An aeon of Irish social, political and economic life has passed since Mary Robinson's election, writes JOHN WATERS
TWENTY YEARS ago, we were about to enter the final week of the election campaign that delivered Ireland’s first woman president. For those of us who were there, it seems a short time ago; and yet, from a different angle, a whole aeon of Irish social, political and economic life appears to have passed. We have been poor and rich and poor again. We have had five different taoisigh and a continuity of female presidencies. We have, you might say, experienced a sufficiency of what was promised at that time to evaluate not merely the promises that were made but also the nature of political promise itself and what politics is capable of delivering.
In the next couple of weeks, no doubt, we will be treated to many retrospective analyses of that pivotal moment in recent history, and perhaps this journalistic tendency for over-the-shoulder introspection will, for once, be beneficial. The past 20 years offers a substantial period in which to obtain some perspective on our collective affairs – a quality noticeably missing from many of our current endeavours to understand what is happening now.
It may be tempting, out of a desire to achieve harmony with the catastrophising of the present moment, to draw a comparison between 1990 and 2010 in a wholly negative manner. This is the “dream theory” of the Celtic Tiger, which depicts us, in 2008, waking up from a delusional dream of prosperity into which we drifted sometime early in the 1990s and remained until our rude awakening of approximately 30 months ago.
I hazarded this theory to a colleague during the week and he, very properly, pointed out that it was objective nonsense, since Irish living standards today are immeasurably better than they were when Mary Robinson was elected. It’s true: the vast majority of Irish people are better dressed, better fed, better educated and have access to far better infrastructure and communications than they did then.
Most people, for example, live in far superior accommodation to that of 1990: we may have had a housing bubble, but we also have better housing. My colleague drew a phantom graph on the wall of the corridor in which we were speaking, indicating the spike of the Celtic Tiger going into the stratosphere, but, underneath, another spike representing the true comparison between the economic facts of 2010 and those of 1990. (It is impossible, I realise, to make a point like this without appearing to be an apologist for the manner of our governance of the past two decades; but we should, in as far as possible, try to state the facts without worrying what the bloggers will spit back.)
On the other hand, while the “dream theory” of our recent fortunes may indeed be suspect, it has a certain truth in the sense that we have for two years now been caught up in a moment of post-awakening confusion, a mix of dismay at being torn from the dream and reluctance to venture out into a less promising reality.
November 1990 was an exciting time to be fairly young and at close quarters with the Irish political drama. The future seemed full of promise and potential. The promise was of “change”, a golden age of Irish life, probably heading in a leftward, liberal, more egalitarian and secular direction.
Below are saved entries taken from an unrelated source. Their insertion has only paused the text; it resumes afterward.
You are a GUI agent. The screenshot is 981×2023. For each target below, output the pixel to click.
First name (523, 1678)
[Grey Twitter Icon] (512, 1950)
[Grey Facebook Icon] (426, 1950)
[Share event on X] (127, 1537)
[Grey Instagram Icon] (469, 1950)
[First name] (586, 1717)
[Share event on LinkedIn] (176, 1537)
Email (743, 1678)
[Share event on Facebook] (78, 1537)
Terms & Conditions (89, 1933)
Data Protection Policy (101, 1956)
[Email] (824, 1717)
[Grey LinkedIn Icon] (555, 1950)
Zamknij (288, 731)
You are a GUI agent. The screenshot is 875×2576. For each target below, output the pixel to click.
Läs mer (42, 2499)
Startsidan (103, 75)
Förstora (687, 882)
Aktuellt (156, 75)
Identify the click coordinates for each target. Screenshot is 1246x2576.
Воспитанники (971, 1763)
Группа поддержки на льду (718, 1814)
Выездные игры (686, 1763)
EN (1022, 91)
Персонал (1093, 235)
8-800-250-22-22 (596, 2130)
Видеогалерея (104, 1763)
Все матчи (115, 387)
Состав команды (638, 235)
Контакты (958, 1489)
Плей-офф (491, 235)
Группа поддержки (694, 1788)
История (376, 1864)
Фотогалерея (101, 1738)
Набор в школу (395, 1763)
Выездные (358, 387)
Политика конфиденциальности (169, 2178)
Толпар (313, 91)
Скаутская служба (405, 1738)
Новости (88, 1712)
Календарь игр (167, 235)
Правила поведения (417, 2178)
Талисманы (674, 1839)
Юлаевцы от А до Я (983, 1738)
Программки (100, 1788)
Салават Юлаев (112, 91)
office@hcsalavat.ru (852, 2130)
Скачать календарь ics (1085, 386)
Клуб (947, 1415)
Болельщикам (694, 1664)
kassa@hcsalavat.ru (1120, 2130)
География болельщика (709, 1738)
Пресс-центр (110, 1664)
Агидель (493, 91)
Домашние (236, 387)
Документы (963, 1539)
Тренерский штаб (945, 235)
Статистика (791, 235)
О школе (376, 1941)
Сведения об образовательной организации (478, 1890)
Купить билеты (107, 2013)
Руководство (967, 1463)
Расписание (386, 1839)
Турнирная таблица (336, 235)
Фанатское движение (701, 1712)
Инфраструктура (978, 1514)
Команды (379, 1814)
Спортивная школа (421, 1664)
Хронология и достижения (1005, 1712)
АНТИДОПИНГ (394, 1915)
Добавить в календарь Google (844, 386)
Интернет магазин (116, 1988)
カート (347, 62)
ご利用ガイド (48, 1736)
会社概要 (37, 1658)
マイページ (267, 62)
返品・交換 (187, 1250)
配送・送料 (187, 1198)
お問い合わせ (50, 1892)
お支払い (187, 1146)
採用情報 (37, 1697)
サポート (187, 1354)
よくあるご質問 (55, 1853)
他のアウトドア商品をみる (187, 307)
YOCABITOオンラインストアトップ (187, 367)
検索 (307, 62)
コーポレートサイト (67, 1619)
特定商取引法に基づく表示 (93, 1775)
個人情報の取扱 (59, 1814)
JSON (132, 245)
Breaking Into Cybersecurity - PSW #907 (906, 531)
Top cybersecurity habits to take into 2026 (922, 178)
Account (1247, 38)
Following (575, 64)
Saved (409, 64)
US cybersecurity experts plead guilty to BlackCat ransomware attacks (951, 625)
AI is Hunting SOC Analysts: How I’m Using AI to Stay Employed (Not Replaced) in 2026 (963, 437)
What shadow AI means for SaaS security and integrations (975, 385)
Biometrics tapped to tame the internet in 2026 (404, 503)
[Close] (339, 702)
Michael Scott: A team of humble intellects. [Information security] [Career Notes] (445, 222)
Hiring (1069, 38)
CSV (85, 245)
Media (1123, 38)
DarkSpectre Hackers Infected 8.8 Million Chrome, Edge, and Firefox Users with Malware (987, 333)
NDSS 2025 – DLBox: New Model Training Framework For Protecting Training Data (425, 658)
Everything would be different, we promised ourselves, once we shook off the binds of our tribal and traditional past.
Some of this has incontrovertibly come to pass – the “secular” bit certainly. But any possibility of a leftward drift was intercepted by Fianna Fáil, which, having had its eye wiped in 1990, predictably stole everyone’s clothes, reclaiming the presidency with its own version of Mary Robinson and re-entering government just as the sun broke through.
The promise of equality was briefly delivered upon, but not in a way, had it been transparently presented, we might have deemed unambiguously prudent. A revolution in credit ensured a redistribution of debt rather than income, with all the consequences we can now observe. It is difficult to resist a wry smile at the memory that, just a short time before the presidential campaign, the Labour Party, in an effort to put its modernising credentials on display, had jettisoned its policy demanding the nationalisation of banks.
When you consider that so much of the rhetoric about “change” emanated from the political context, it is truly remarkable to observe how little that context itself remains unchanged since 1990. The leaders are different but, apart from Fianna Fáil, all political parties are dominated by the same generation as held the wheel in 1990. Of the main parties, only Fine Gael appears to have succeeded in incorporating any significant representation of the younger generation, and this has resulted in continuing tensions within that party.
The Labour Party, save for the integration and elevation of the Democratic Left contingent, comprises almost precisely the same personnel that plotted the election of Mary Robinson. Only the absence of Dick Spring gives the party an appearance of difference. Were he to return, Spring would still seem like the party’s sharpest blade.